California’s premier pollster, Mervin Field, passed away Monday at his home in Marin County at the age of 94 after what was described as a brief illness. He was one of the architects of modern polling and focus groups that grew up along with the rise of modern media marketing.
After studying journalism at Rutgers University and the University of Missouri in the late 1930s, Field worked for two years in various capacities for the Opinion Research Corporation and the Gallup Poll.
Field taught himself the various technical aspects of survey methods while serving a three-year stint in the U.S. Merchant Marine during World War II. He started the Field Poll in 1947 and published over 2000 reports in the next 57 years before retiring in 2004.
He was credited in 1948 as the only publication to understand that Republican Thomas Dewey was about to lose to Democrat Harry Truman. With virtually all the media, every political observer from both parties and every national and state poll predicting a Dewey triumph, Field predicted Dewey and Truman were tied in California just weeks before the election. A few weeks later, Truman was elected by a squeaker.
Field saw his efforts as a series of town halls across California.
Field was a pioneer in developing state-of-the-art demographic sampling methodologies, question and interview techniques, and analysis to capture trend data regarding federal, state and local political candidates and officeholders. For decades, he defined California politics and was seen by the media as an influential voice on the national scene. Generations of journalists deferred to Field’s data and his insights.
The Field Poll continues to publish 40-50 three-to-ten-page texts and statistical data reports on political and social trends in California each year.
Since 1956, The Field Poll and The Field Institute have maintained a continuing relationship with the state’s publicly owned University of California and California State University campuses. For decades, he served as a member of the National Advisory Council of The Institute of Governmental Studies, UC Berkeley. All of his organization’s survey data are archived and available as an invaluable tool for academic scholars and public policy makers.
Field also designed and executed over 500 different marketing, consumer and public opinion research projects outside of The Field Poll. He wrote, taught and spoke extensively on many business and public policy issues as well as various aspects of survey methodology. He directed numerous studies that were introduced in U.S. District and other Courts, where he also offered expert witness testimony on a variety of business and governmental practices.
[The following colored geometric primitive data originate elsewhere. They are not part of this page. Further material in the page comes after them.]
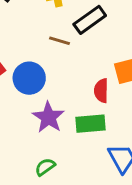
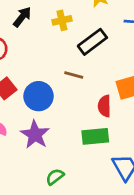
brown line: (60, 41) -> (74, 75), moved
purple star: (48, 117) -> (35, 135), moved

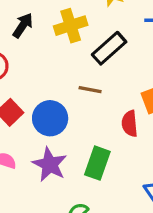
yellow cross: (62, 20) -> (71, 26), size x1.4
green rectangle: (95, 136) -> (97, 163), moved, turned -60

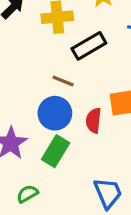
blue circle: (50, 118) -> (55, 113), moved

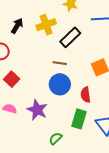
red semicircle: (94, 120) -> (86, 95), moved
green rectangle: (56, 151) -> (79, 119), moved

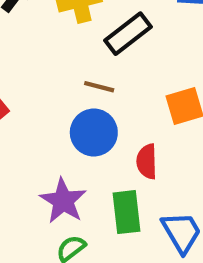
purple star: (37, 110) -> (63, 201), moved
green rectangle: (79, 119) -> (127, 212), turned -30

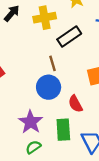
brown line: (99, 87) -> (53, 63), turned 56
red semicircle: (147, 161) -> (75, 104), turned -30

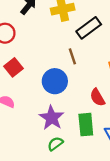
blue circle: (49, 87) -> (55, 81), moved

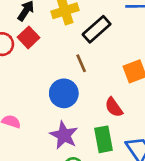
red square: (13, 67) -> (28, 37), moved

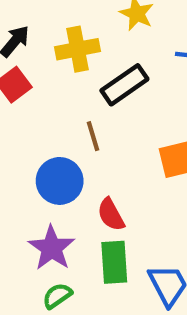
red semicircle: (114, 107) -> (111, 215), moved

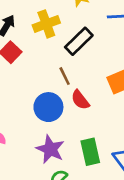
red semicircle: (111, 215) -> (80, 100), moved

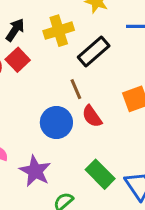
purple star: (50, 149) -> (35, 171), moved
green rectangle: (90, 152) -> (100, 174), turned -35

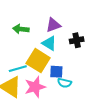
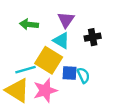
purple triangle: (53, 25) -> (66, 20), turned -35
cyan semicircle: (64, 83) -> (83, 75), moved, turned -128

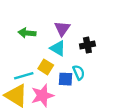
yellow square: (49, 60) -> (46, 67), size x0.6
cyan semicircle: (83, 75) -> (79, 72), moved

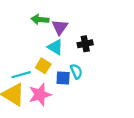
green arrow: (27, 33) -> (40, 19), moved

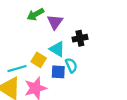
green arrow: (40, 19) -> (35, 14), turned -35
cyan triangle: (55, 47) -> (57, 49), moved

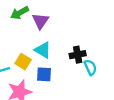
black cross: (80, 38) -> (78, 55), moved
cyan semicircle: (71, 65) -> (90, 67), moved

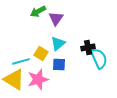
cyan triangle: (43, 50) -> (58, 43), turned 49
cyan semicircle: (90, 67) -> (99, 58), size x1.5

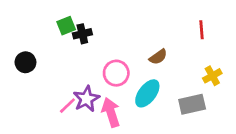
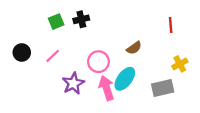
black cross: (82, 34) -> (81, 19), moved
pink line: (67, 106) -> (53, 56), moved
pink arrow: (111, 112) -> (106, 88), moved

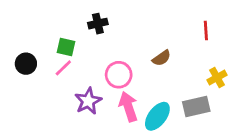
green square: (56, 22) -> (66, 47), moved, turned 35
cyan ellipse: (125, 79) -> (157, 116), moved

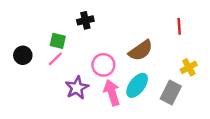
brown semicircle: (162, 58) -> (141, 50), size x1.5
gray rectangle: (196, 107) -> (171, 93), turned -50
cyan ellipse: (157, 116) -> (137, 85), moved

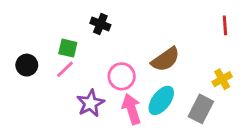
black cross: (85, 20) -> (100, 24), turned 35
red line: (179, 26) -> (225, 25), moved

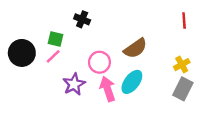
black circle: (27, 65) -> (22, 53), size x1.5
gray rectangle: (201, 109) -> (183, 89), moved

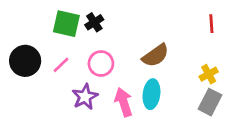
black cross: (82, 19) -> (94, 22), turned 35
green square: (55, 39) -> (66, 24), moved, size x1.5
pink circle: (99, 62) -> (101, 64), moved
cyan ellipse: (132, 82) -> (151, 94), turned -30

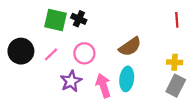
black cross: (94, 22) -> (79, 19), turned -32
yellow cross: (209, 74) -> (175, 62), turned 32

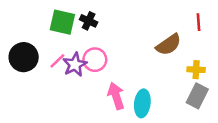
brown semicircle: (130, 47) -> (169, 45), moved
cyan ellipse: (127, 79) -> (142, 103), moved
purple star: (71, 81) -> (75, 65), moved

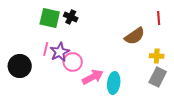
black circle: (24, 57) -> (20, 66), moved
pink circle: (95, 60) -> (73, 62), moved
pink line: (57, 61) -> (46, 49), turned -32
pink arrow: (116, 96) -> (93, 77), turned 80

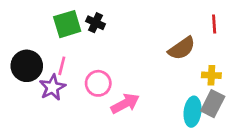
green square: (50, 18) -> (67, 24), turned -30
purple star: (60, 52) -> (52, 87), moved
black circle: (20, 66) -> (27, 66), moved
cyan ellipse: (114, 83) -> (193, 112), moved

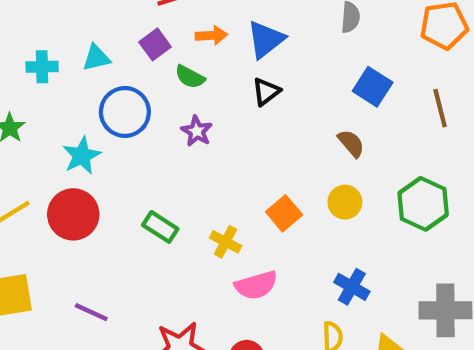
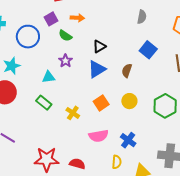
blue triangle: (266, 39) -> (97, 69), moved
cyan triangle: (96, 58) -> (49, 77), moved
blue circle: (125, 112) -> (28, 37), moved
brown semicircle: (351, 143) -> (127, 71), moved, turned -128
pink semicircle: (256, 285) -> (98, 136), moved

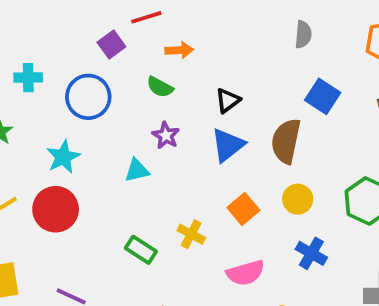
purple square: (51, 19) -> (111, 44), moved
brown semicircle: (127, 71) -> (286, 141), size x1.6
green rectangle: (44, 103) -> (141, 250), moved
blue cross: (128, 140) -> (311, 253), moved

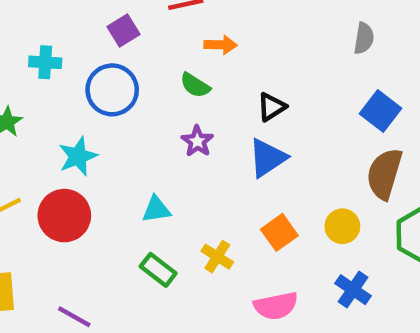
purple square: (111, 44) -> (124, 31), moved
brown semicircle: (286, 141) -> (384, 174), moved
cyan triangle: (137, 170) -> (156, 209), moved

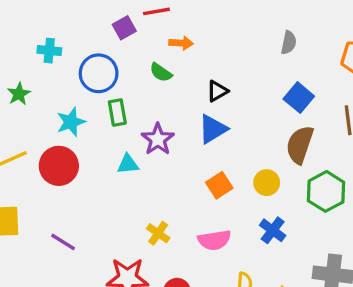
purple square: (124, 31) -> (124, 28), moved
purple star: (197, 141) -> (158, 139), moved, size x1.4
yellow cross: (217, 257) -> (158, 233), moved
green rectangle: (158, 270) -> (117, 113), moved, turned 40

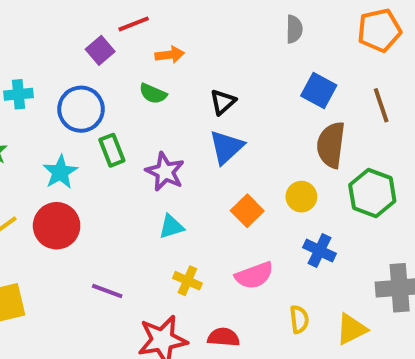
cyan triangle: (128, 164) -> (171, 227), moved
purple line: (63, 242) -> (107, 291), moved

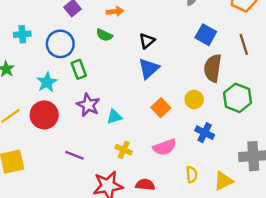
purple star: (165, 172) -> (88, 105), moved

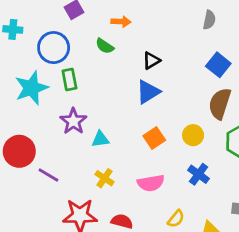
cyan star: (47, 82) -> (31, 88), size x1.4
red circle: (44, 115) -> (19, 151), moved
yellow semicircle: (192, 174) -> (176, 219), turned 35

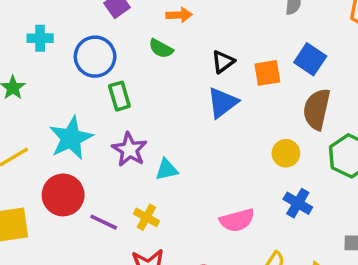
cyan star: (31, 88) -> (71, 138), moved
orange square: (154, 138) -> (267, 73), moved, turned 30
yellow cross: (105, 178) -> (146, 217), moved

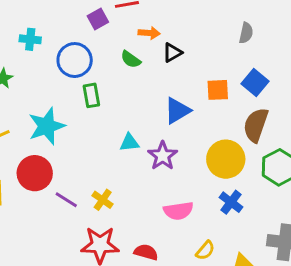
black triangle: (223, 62) -> (172, 53), moved
purple star: (129, 150) -> (163, 156), moved
yellow circle: (286, 153) -> (226, 159), size x1.6
cyan triangle: (167, 170) -> (129, 143), moved

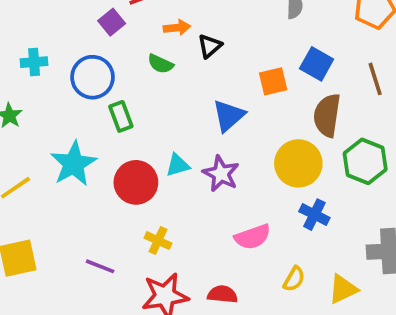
red circle: (35, 173) -> (136, 182), moved
purple line: (66, 200) -> (100, 266), moved

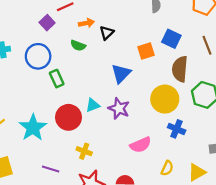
cyan star: (74, 164) -> (33, 128), moved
The American Marketing Association gave Field annual awards in 1956 for his “Field Index of Advertising Efficiency” and in 1971 for “Outstanding Service to the Profession of Marketing Research.” Perhaps the kindest words came from his competitors at the American Association for Public Opinion Research, who gave Field the 1979 Award for Exceptionally Distinguished Achievement. They stated:
Mervin Field has been chief architect of and a successful campaigner for a contemporary code of standards for public opinion research. He is a professional who seems to have always known that high quality work demands a comparable level of personal and corporate conduct. He is a model for the businessman in research, a distinguished political analyst, and the conscience of a profession…
The Field Poll’s own obituary notes: ” If he had any regrets in an otherwise rich and full life, it
may be that he never fulfilled his oft-expressed wish that he had become a stand-up comedian.”